_WORK TASK_
Copy the records below exactly, leaving out every picture.

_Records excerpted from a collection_
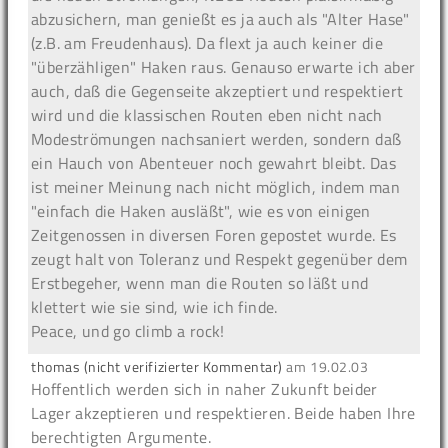
abzusichern, man genießt es ja auch als "Alter Hase"
(z.B. am Freudenhaus). Da flext ja auch keiner die
"überzähligen" Haken raus. Genauso erwarte ich aber
auch, daß die Gegenseite akzeptiert und respektiert
wird und die klassischen Routen eben nicht nach
Modeströmungen nachsaniert werden, sondern daß
ein Hauch von Abenteuer noch gewahrt bleibt. Das
ist meiner Meinung nach nicht möglich, indem man
"einfach die Haken ausläßt", wie es von einigen
Zeitgenossen in diversen Foren gepostet wurde. Es
zeugt halt von Toleranz und Respekt gegenüber dem
Erstbegeher, wenn man die Routen so läßt und
klettert wie sie sind, wie ich finde.
Peace, und go climb a rock!
thomas (nicht verifizierter Kommentar)
am
19.02.03
Hoffentlich werden sich in naher Zukunft beider
Lager akzeptieren und respektieren. Beide haben Ihre
berechtigten Argumente.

_WRITTEN RESPONSE_
abzusichern, man genießt es ja auch als "Alter Hase"
(z.B. am Freudenhaus). Da flext ja auch keiner die
"überzähligen" Haken raus. Genauso erwarte ich aber
auch, daß die Gegenseite akzeptiert und respektiert
wird und die klassischen Routen eben nicht nach
Modeströmungen nachsaniert werden, sondern daß
ein Hauch von Abenteuer noch gewahrt bleibt. Das
ist meiner Meinung nach nicht möglich, indem man
"einfach die Haken ausläßt", wie es von einigen
Zeitgenossen in diversen Foren gepostet wurde. Es
zeugt halt von Toleranz und Respekt gegenüber dem
Erstbegeher, wenn man die Routen so läßt und
klettert wie sie sind, wie ich finde.
Peace, und go climb a rock!
thomas (nicht verifizierter Kommentar)
am
19.02.03
Hoffentlich werden sich in naher Zukunft beider
Lager akzeptieren und respektieren. Beide haben Ihre
berechtigten Argumente.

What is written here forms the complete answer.